Issue
I am using pandas 1.2.3 (quite old, I know but versions are frozen for a certain project). In this project, I am using the following line of code: df.rolling(n).mean(skipna=False)
With pandas 1.5+ this gives the following warning: FutureWarning: Passing additional kwargs to Rolling.mean has no impact on the result and is depracted. This will raise a TypeError in a future version of pandas.
However, I cannot find any recommendation on the web how the old behavior can be replicated 1-1 with newer versions.
Thank you for your help!
Solution
If you are using Pandas 1.2.3, the skipna argument does nothing in the context of a rolling window mean.

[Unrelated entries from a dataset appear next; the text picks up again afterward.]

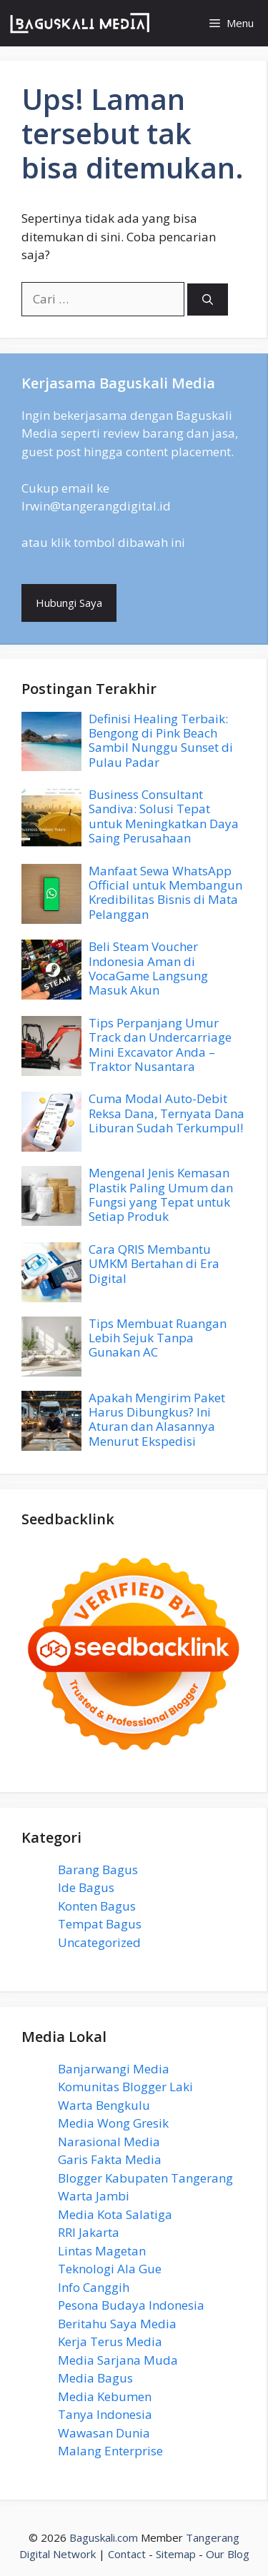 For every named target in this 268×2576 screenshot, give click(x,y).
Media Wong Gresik (113, 2123)
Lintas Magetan (102, 2251)
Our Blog (227, 2554)
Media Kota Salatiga (115, 2214)
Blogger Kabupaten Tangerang (145, 2178)
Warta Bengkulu (104, 2105)
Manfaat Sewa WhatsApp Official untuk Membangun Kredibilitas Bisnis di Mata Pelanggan (165, 892)
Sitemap (176, 2554)
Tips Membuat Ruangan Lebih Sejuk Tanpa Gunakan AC (158, 1338)
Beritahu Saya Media (117, 2323)
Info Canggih (93, 2287)
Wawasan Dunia (104, 2433)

This might be good news, because all you have to do is delete skipna=False
, and your code will be compatible with Pandas 1.5. It might also be bad news, if your code is depending on skipna, because that could indicate that your code has a bug if it is expecting skipna to do something. (This is not really a problem for skipna=False
, as that's the default, but if you have skipna=False
, you may also have skipna=True
somewhere else.)
I have three pieces of evidence for skipna doing nothing in the context of a rolling window mean.
Test program
First, the following test program tries to take the mean of a series with a missing value, with skipna set to both True and False. I ran this test program using Pandas 1.2.3.
import pandas as pd
import numpy as np
df = pd.DataFrame({'a': [1, 2, 3, np.nan, 5, 6, 7]})
print(df['a'].rolling(3).mean(skipna=True))

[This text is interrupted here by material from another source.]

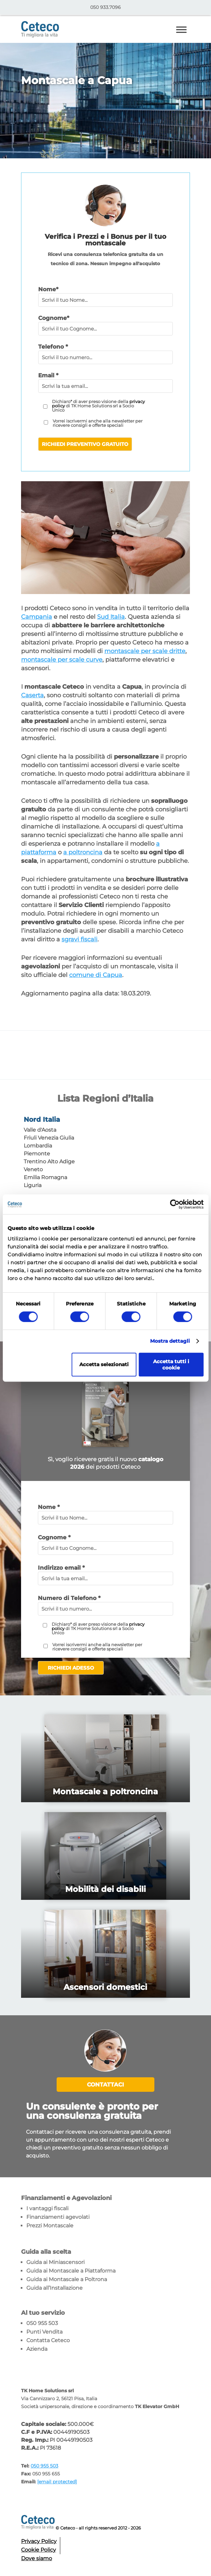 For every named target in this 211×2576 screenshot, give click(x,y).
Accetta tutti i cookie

print(df['a'].rolling(3).mean(skipna=False))
Output:
0 NaN
1 NaN
2 2.0
3 NaN
4 NaN
5 NaN
6 6.0
Name: a, dtype: float64
0 NaN
1 NaN
2 2.0
3 NaN
4 NaN
5 NaN
6 6.0
Name: a, dtype: float64
The outputs for both are the same. If it were skipping NA values while computing the mean, then all of the values in position 2 through 6 should not be NA. Effectively, this means that a rolling mean does not skip NA values whether or not skipna is set.
Documentation
Second, I read what the documentation for Pandas 1.2 says about skipna. Here, we need to be careful that we are reading the right page. What we want is not DataFrame.mean()
, but pandas.core.window.rolling.Rolling.mean()
.
This page does not document a skipna parameter. Presumably, if somebody went through the trouble of writing code to implement skipna, they would have documented it. On the other hand, it does have a catch-all **kwargs parameter, which is unhelpfully documented as "under review."
Might skipna have an effect, just one that does not show up in my test program, and one which is not documented?
Reading the Pandas code
The third approach I used to investigate this was to run the code under a debugger.
By running the test program under a debugger, I found the code within Pandas which is responsible for computing the rolling mean. This code does not implement any kind of skipna functionality.
Here is how rolling mean is implemented.
df.rolling(3).mean()
is called, which callspandas/core/window/rolling.py:Rolling.mean()
is called, which callspandas/core/window/rolling.py:RollingAndExpandingMixin.mean()
is called, which callspandas/core/window/rolling.py:BaseWindow._apply()
is called, which callspandas/_libs/window/aggregations.pyx:roll_mean()
, which computes the rolling mean.
There are two things in this chain that make it impossible for skipna to do anything.
First, skipna is being carried in the kwargs variable up until BaseWindow._apply()
is called. But in that function, the kwargs parameter is unused. Even if roll_mean()
implemented skipna, there is no way for the skipna parameter to get to roll_mean()
.
Second, if you read the source code of roll_mean()
, it does not skip NA values. It doesn't check for them.
In order for skipna to do something, there would need to be code here to implement it, and there isn't.
Conclusion
The skipna parameter to df.rolling(3).mean(skipna=False)
used to do nothing. It still does nothing, but now it complains about it.